ML From Scratch, Part 0: Introduction


Motivation

“As an apprentice, every new magician must prove to his own satisfaction, at least once, that there is truly great power in magic.” - The Flying Sorcerers, by David Gerrold and Larry Niven

How do you know if you really understand something? You could just rely on the subjective experience of feeling like you understand. This sounds plausible - surely you of all people should know, right? But this runs head-first into in the Dunning-Kruger effect. Introspection is not a reliable guide to self-knowledge.

A more objective criterion is suggested by this pithy quote:

“What I cannot create, I do not understand.” - Richard Feynman

This is a very famous quote, but it’s not entirely unambiguous. If we’re going to use it as a guide, we’ll first have to break it down a little.

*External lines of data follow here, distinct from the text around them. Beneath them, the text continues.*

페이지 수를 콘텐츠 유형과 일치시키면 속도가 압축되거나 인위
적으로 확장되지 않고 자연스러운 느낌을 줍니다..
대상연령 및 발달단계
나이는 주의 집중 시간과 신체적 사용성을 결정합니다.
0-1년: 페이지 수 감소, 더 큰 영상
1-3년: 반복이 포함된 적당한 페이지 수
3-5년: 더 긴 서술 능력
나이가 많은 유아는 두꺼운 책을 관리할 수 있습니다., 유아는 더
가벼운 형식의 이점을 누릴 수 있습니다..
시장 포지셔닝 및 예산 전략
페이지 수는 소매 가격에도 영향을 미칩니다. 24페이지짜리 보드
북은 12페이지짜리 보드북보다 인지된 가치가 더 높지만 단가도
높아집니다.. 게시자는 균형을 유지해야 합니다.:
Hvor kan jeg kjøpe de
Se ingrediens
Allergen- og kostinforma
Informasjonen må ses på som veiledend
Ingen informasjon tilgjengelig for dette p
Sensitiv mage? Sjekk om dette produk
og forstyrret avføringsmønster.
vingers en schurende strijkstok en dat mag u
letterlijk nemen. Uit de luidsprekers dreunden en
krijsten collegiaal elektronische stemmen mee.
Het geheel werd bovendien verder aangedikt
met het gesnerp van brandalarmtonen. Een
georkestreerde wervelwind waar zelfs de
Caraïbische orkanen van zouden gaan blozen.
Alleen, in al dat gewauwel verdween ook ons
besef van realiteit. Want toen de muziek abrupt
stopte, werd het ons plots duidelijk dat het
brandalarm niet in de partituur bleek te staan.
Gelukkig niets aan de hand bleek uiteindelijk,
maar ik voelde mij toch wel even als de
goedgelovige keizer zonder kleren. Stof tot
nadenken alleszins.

The most common interpretation might be, “what I cannot explain to a layperson or to a curious child, I do not understand.” Feynman unambiguously valued the ability to explain complex physics in plain English, as exemplified in this anecdote:

Before the commercial announcement of the Connection Machine CM-1 and all of our future products, Richard would give a sentence-by-sentence critique of the planned presentation. “Don’t say ‘reflected acoustic wave.’ Say [echo].” Or, “Forget all that ‘local minima’ stuff. Just say there’s a bubble caught in the crystal and you have to shake it out.” Nothing made him angrier than making something simple sound complicated. - Danny Hillis

As has often been remarked, explaining things well is often just as beneficial to the teacher as to the student; it helps reinforce ideas and builds intuition.

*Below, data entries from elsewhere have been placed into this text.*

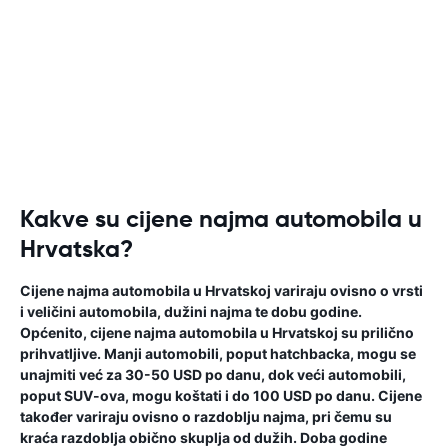
Kakve su cijene najma automobila u
Hrvatska?
Cijene najma automobila u Hrvatskoj variraju ovisno o vrsti
i veličini automobila, dužini najma te dobu godine.
Općenito, cijene najma automobila u Hrvatskoj su prilično
prihvatljive. Manji automobili, poput hatchbacka, mogu se
unajmiti već za 30-50 USD po danu, dok veći automobili,
poput SUV-ova, mogu koštati i do 100 USD po danu. Cijene
također variraju ovisno o razdoblju najma, pri čemu su
kraća razdoblja obično skuplja od dužih. Doba godine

If that is all that Feynman had meant, though, why use the term “create” at all? Surely “explain” or “teach” is closer to the meaning discussed above. So while “explain in simple terms” is certainly part of it, “create” includes more than just that. Feynman gives us a clue in this story from his autobiography:

“During the conference I was staying with my sister in Syracuse. I brought the paper home and said to her,”I can’t understand these things that Lee and Yang are saying. It’s all so complicated."

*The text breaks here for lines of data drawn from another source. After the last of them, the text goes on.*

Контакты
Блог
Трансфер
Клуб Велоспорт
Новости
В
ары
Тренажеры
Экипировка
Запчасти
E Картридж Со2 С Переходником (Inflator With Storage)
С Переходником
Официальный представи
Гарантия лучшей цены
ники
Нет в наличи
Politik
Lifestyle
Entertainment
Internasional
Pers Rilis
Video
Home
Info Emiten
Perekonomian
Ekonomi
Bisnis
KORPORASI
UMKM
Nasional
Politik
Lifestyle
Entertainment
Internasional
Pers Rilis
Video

“No,” she said, “what you mean is not that you can’t understand it, but that you didn’t invent it. You didn’t figure it out your own way, from hearing the clue. What you should do is imagine you’re a student again, and take this paper upstairs, read every line of it, and check the equations. Then you’ll understand it very easily.”

I took her advice, and checked through the whole thing, and found it to be very obvious and simple. I had been afraid to read it, thinking it was too difficult." - Richard Feynman, Surely You’re Joking, Mr. Feynman!

So in the context of math or physics, “create” means something closer to “derive from first principles by hand.” This is a very strong criteria! If a person could go into an empty office with a stack of scratch paper and a supply of sharp pencils, write down all first principles and proceed to derive every important theorem in their chosen field by hand then it must be conceded that such a person has some real knowledge.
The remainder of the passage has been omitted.